[Collected data]

________

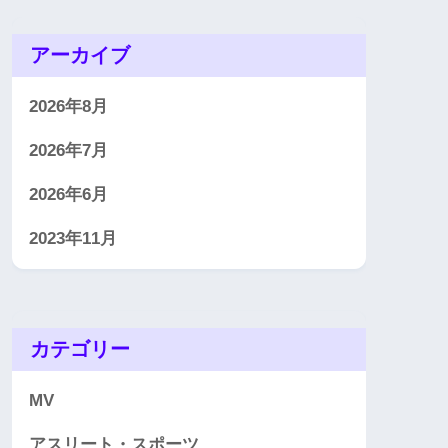
アーカイブ
2026年8月
2026年7月
2026年6月
2023年11月
カテゴリー
MV
アスリート・スポーツ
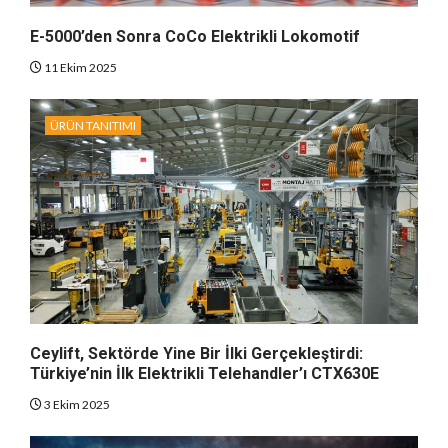
E-5000’den Sonra CoCo Elektrikli Lokomotif
11 Ekim 2025
ÜRÜN TANITIMI
Ceylift, Sektörde Yine Bir İlki Gerçekleştirdi:
Türkiye’nin İlk Elektrikli Telehandler’ı CTX630E
3 Ekim 2025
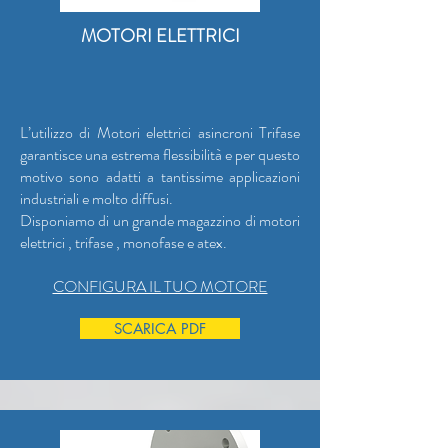
MOTORI ELETTRICI
L’utilizzo di Motori elettrici asincroni Trifase
garantisce una estrema flessibilità e per questo
motivo sono adatti a tantissime applicazioni
industriali e molto diffusi.
Disponiamo di un grande magazzino di motori
elettrici , trifase , monofase e atex.
CONFIGURA IL TUO MOTORE
SCARICA PDF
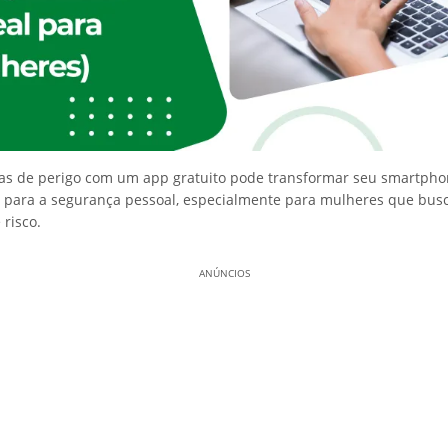
rtas de perigo com um app gratuito pode transformar seu smartp
o para a segurança pessoal, especialmente para mulheres que bus
 risco.
ANÚNCIOS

________

Lines holding the string "Elektrikli" in the records above must be counted; give the number alone.

**Final answer:** 2